Versants Nord de la Montagne Pelée

Note: The data were entered in the language of the country of origin (English, French or Spanish) and there is no translation available yet.

Chapter 4. ECOLOGICAL CRITERIA

(Guidelines and Criteria Section B/ Ecological Criteria) Nominated areas must conform to at least one of the eight ecological criteria. Describe how the nominated site satisfies one or more of the following criteria. (Attach in Annex any relevant supporting documents.)

Conservation value:


Vers un suivi des espèces protégées.

La zone contribue à la conservation des habitats de certaines espèces rares et endémiques, et ce, à long terme. Les différentes protections de ce site assure la pérénnité de ces habitats (pas d'interventions sylvicoles possibles). Elle contribue à la conservation des espèces pendant tout ou partie de leur cycle de vie (exemple des plages attrayantes pour la réproduction des tortues marines). Les espèces protégées font l'objet de suivi dans le cadre de plan d'action de la Martinique mais aussi à l'échelle de la Caraïbe (tortues et iguanes par exemple).

Rarity:


La forêt humide de Martinique.

Le massif forestier est l'un des plus sauvages et innacessibles de l'île ce qui lui confère des écosystèmes uniques en Martinique. La zone contient nombre d'espèces rares, endémiques et menacées qu'il convient de protéger le mieux possible. Le massif contribue à la diversité écologique des forêts de la caraïbe orientale et des départements français d'outre-mer mais également à la conservation de la biodiversité à l'échelle mondiale. Cette réserve constitue un réseau représentatif de la diversité des forêts martiniquaises.

Critical habitats:


La zone habrite des espèces classées dans les annexes SPAW. On retrouve les amphibiens (Eleutherodactylus johnstei et eleutherodactylus martinencis), les tortues (Chelonia mydas, eretmochelys imbricata, Dermochelys coriacea), les reptiles (Iguana delicatissima), les oiseaux (Sterna dougallii dougallii, Pelicanus occientalis) et les chiroptères (Ardops nichollsi et Brachyphylla cavernarum) qui trouvent refuge dans les forêts de la montagne Pelée.

Diversity:


Une extraordinaire diversité.

Avec près de 370 espèces d’arbres autochtones et d'une trentaine parfaitement naturalisées, la Montagne Pelée abrite l’une des plus importantes biodiversités des petites Antilles. A cela, il faut rajouter l'abondante flore herbacée et la faune sauvage.

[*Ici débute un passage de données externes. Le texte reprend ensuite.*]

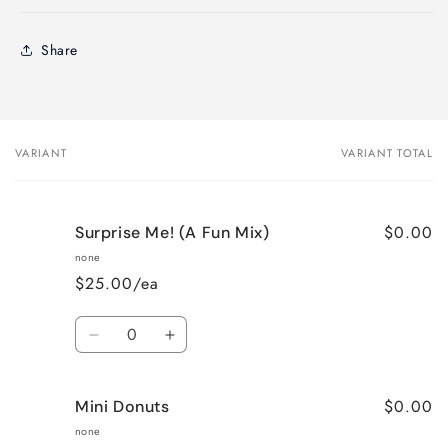
Share
VARIANT
VARIANT TOTAL
Your
cart
$0.00
Surprise Me! (A Fun Mix)
none
$25.00/ea
Quantity
Decrease
Increase
quantity
quantity
for
for
$0.00
Mini Donuts
Surprise
Surprise
Me!
Me!
none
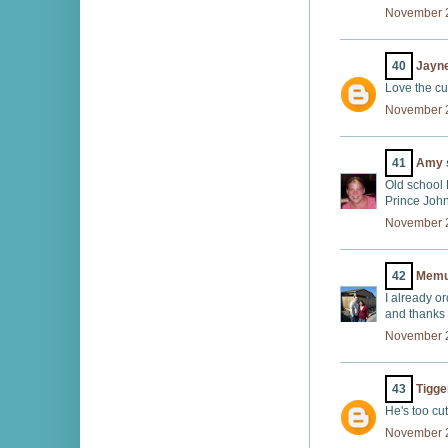
November 2
40
Jayn
Love the cu
November 2
41
Amy
Old school 
Prince John
November 2
42
Memu
I already or
and thanks f
November 2
43
Tigge
He's too cut
November 2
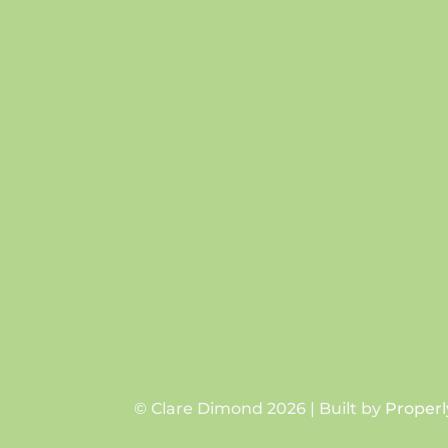
© Clare Dimond 2026 | Built by
Properl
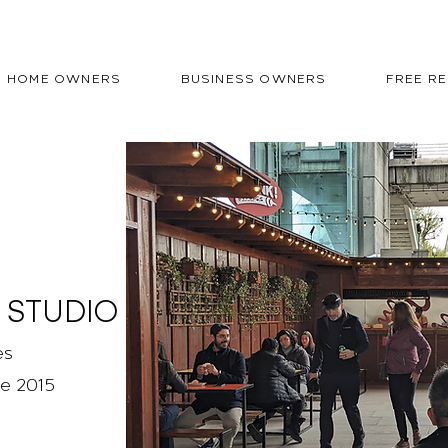
HOME OWNERS
BUSINESS OWNERS
FREE R
 STUDIO
es
ce 2015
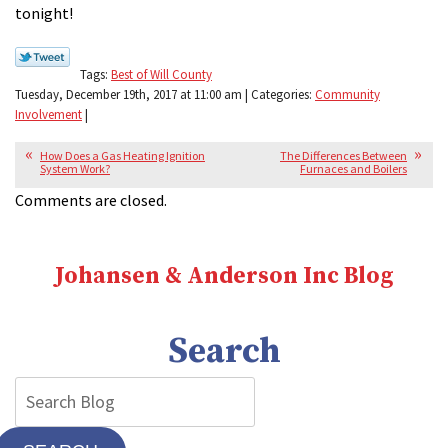
tonight!
Tags:
Best of Will County
Tuesday, December 19th, 2017 at 11:00 am | Categories:
Community
Involvement
|
How Does a Gas Heating Ignition
The Differences Between
System Work?
Furnaces and Boilers
Comments are closed.
Johansen & Anderson Inc Blog
Search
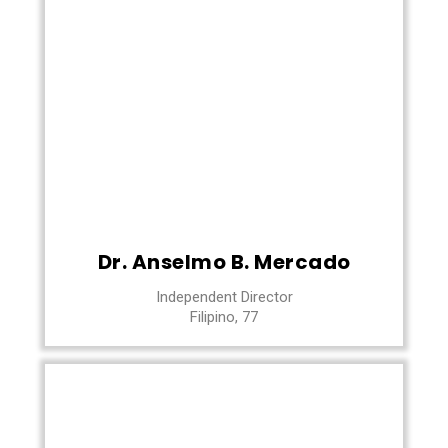
Dr. Anselmo B. Mercado
Independent Director
Filipino, 77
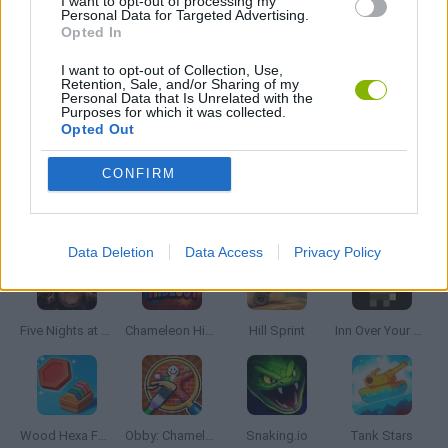
I want to opt-out of processing my
Personal Data for Targeted Advertising.
MOBILE GAMES
Opted In
I want to opt-out of Collection, Use,
THROWING GAMES
Retention, Sale, and/or Sharing of my
Personal Data that Is Unrelated with the
Purposes for which it was collected.
Opted Out
GIOCHI DI VIDEO GAMES
CONFIRM
Latest Skill Games
VIEW ALL
Data Deletion
Data Access
Privacy Policy
Five Nights at Epstein's
Chameleon Hideout
Hill Sprint
Inn Over Your Head
Wood Hexa Factory
Obby: Chameleon: Paint & Hide
Snaking.io
Tank Stars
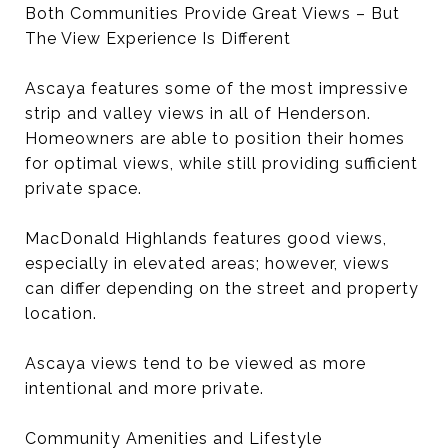
Both Communities Provide Great Views – But
The View Experience Is Different
Ascaya features some of the most impressive
strip and valley views in all of Henderson.
Homeowners are able to position their homes
for optimal views, while still providing sufficient
private space.
MacDonald Highlands features good views,
especially in elevated areas; however, views
can differ depending on the street and property
location.
Ascaya views tend to be viewed as more
intentional and more private.
Community Amenities and Lifestyle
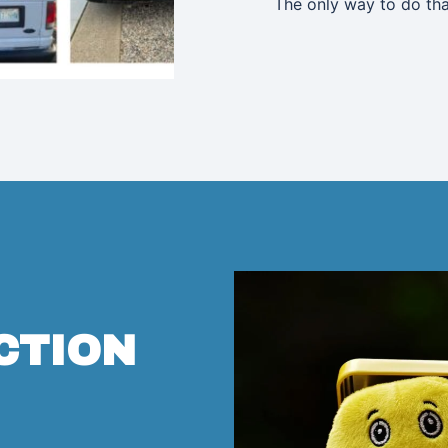
The only way to do tha
CTION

Beaucoup d'espèces trouvent refuge dans cette zone éloignées de toutes pollutions et menaces anthropologiques.

Connectivity/coherence:


La zone contribue à maintenir l'intégrité écologique du versant car elle se trouve dans le prolongement de la réserve biologique intégrale. Le site classé constitue une protection réglementaire de l'impluvium dans sa globalité car il n'y a aucune coupure entre le sommet  de la Montagne Pelée et la mer.

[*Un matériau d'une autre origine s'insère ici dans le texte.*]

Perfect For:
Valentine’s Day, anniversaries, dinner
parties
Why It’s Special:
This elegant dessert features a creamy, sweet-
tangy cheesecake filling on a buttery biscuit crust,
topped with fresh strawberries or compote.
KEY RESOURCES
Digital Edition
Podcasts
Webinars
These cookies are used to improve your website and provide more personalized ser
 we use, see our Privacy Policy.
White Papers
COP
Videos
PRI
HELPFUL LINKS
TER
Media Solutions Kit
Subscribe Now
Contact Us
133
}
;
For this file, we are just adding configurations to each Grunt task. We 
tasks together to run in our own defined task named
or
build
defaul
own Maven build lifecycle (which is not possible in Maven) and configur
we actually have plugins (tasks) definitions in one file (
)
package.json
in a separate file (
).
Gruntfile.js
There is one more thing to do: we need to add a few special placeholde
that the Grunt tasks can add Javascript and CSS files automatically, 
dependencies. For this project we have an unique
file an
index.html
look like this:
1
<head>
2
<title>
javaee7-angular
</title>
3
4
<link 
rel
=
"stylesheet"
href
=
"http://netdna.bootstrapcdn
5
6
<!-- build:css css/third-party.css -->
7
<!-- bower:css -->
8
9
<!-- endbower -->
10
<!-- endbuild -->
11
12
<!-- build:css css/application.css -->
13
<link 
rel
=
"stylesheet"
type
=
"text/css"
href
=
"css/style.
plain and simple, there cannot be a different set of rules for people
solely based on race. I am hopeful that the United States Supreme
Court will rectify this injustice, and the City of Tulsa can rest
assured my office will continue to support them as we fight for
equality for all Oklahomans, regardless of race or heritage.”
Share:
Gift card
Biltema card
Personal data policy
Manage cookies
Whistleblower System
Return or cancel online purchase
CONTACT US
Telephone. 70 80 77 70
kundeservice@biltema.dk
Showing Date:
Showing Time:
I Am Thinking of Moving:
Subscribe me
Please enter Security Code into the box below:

Les plages, sûres et accueillantes pour la reproduction des tortues marines permettent de maintenir les populations de tortues évoluant dans le mer des Caraïbes. Ces plages sont un vrai atout pour la Martinique et la région Caraïbe.

Resilience:


Des restes du passé.

Les restes d'anciennes habitations et d'agriculture témoignent d'un passé où régnait l'activité humaine sur la forêt. Les fromagers ou les samanas, utilisés en ombrière pour la culture des cacaoyers indiquent la trace d'anciens territoires agricoles aujourd'hui noyés dans la forêt. La végétation luxuirante, qui maintenant y fait place démontre la capacité de la forêt à se remettre des perturbations anthropiques en très peu de temps. En effet, les habitations ont fonctionné jusque dans les années 1950 et l'on trouve des habitats forestiers proche du climax.